**REQUIREMENT**
Nothing but the lines from the one containing "é uma adaptaçã" to the final line of the entries should appear, copied exactly and without pictures.

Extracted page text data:
______________________________

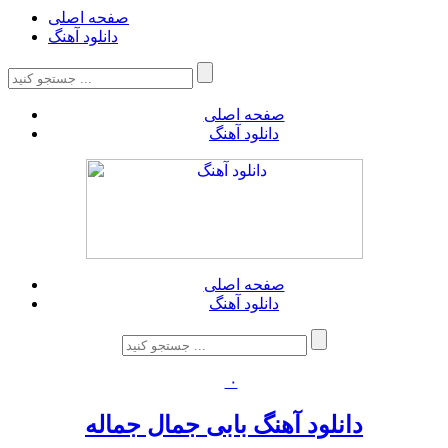
صفحه اصلی
دانلود آهنگ
صفحه اصلی
دانلود آهنگ
صفحه اصلی
دانلود آهنگ
۰
دانلود آهنگ بابی جمال جماله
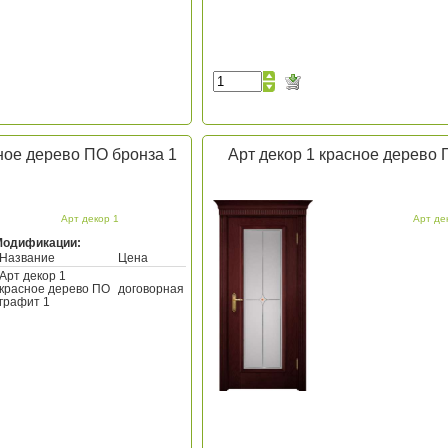
ное дерево ПО бронза 1
Арт декор 1 красное дерево 
Арт декор 1
Арт де
Модификации:
Название
Цена
Арт декор 1
красное дерево ПО
договорная
графит 1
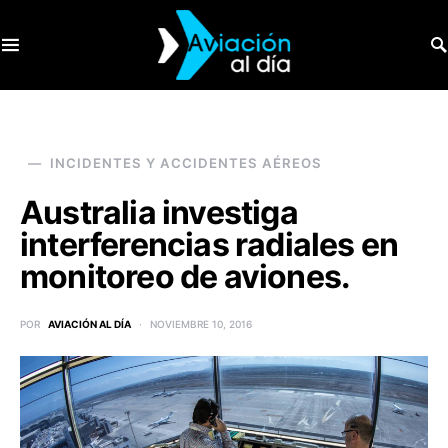
SEARCH FOR:
INCIDENTES Y ACCIDENTES AÉREOS
Australia investiga
interferencias radiales en
monitoreo de aviones.
POR
AVIACIÓN AL DÍA
NOVIEMBRE 10, 2016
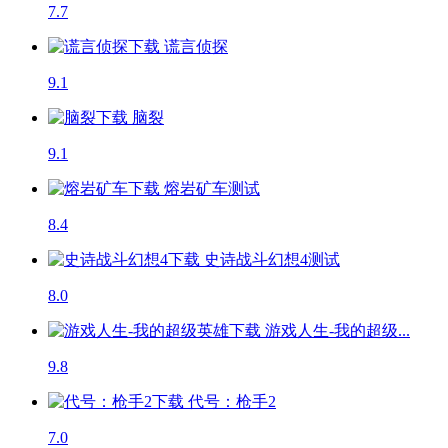
7.7
谎言侦探
9.1
脑裂
9.1
熔岩矿车
测试
8.4
史诗战斗幻想4
测试
8.0
游戏人生-我的超级...
9.8
代号：枪手2
7.0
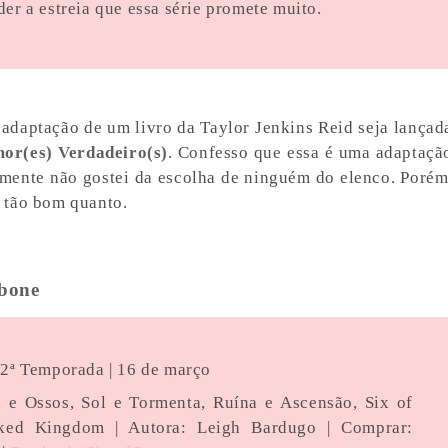
er a estreia que essa série promete muito.
adaptação de um livro da Taylor Jenkins Reid seja lançad
or(es) Verdadeiro(s)
. Confesso que essa é uma adaptaçã
mente não gostei da escolha de ninguém do elenco. Porém
er tão bom quanto.
bone
 | 2ª Temporada | 16 de março
 e Ossos, Sol e Tormenta, Ruína e Ascensão, Six of
ked Kingdom | Autora: Leigh Bardugo | Comprar:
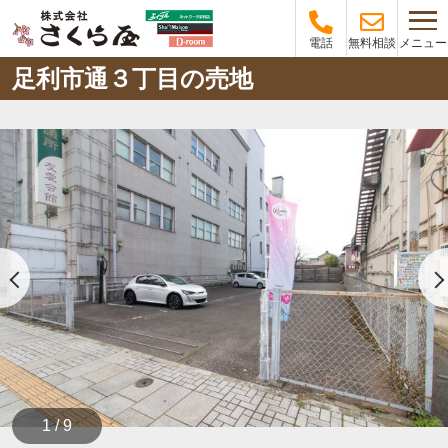
メニュー
電話
無料相談
足利市通３丁目の売地
1 / 9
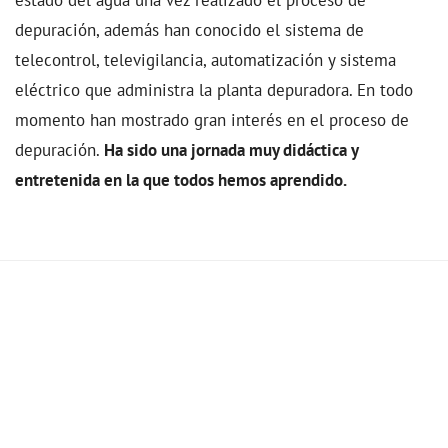
depuración, además han conocido el sistema de
telecontrol, televigilancia, automatización y sistema
eléctrico que administra la planta depuradora. En todo
momento han mostrado gran interés en el proceso de
depuración.
Ha sido una jornada muy didáctica y
entretenida en la que todos hemos aprendido.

______________________________

**SOLVED EXERCISE**
. Confesso que essa é uma adaptaçã
mente não gostei da escolha de ninguém do elenco. Porém
er tão bom quanto.
bone
 | 2ª Temporada | 16 de março
 e Ossos, Sol e Tormenta, Ruína e Ascensão, Six of
ked Kingdom | Autora: Leigh Bardugo | Comprar:
メニュー
電話
無料相談
足利市通３丁目の売地
1 / 9
depuración, además han conocido el sistema de
telecontrol, televigilancia, automatización y sistema
eléctrico que administra la planta depuradora. En todo
momento han mostrado gran interés en el proceso de
depuración.
Ha sido una jornada muy didáctica y
entretenida en la que todos hemos aprendido.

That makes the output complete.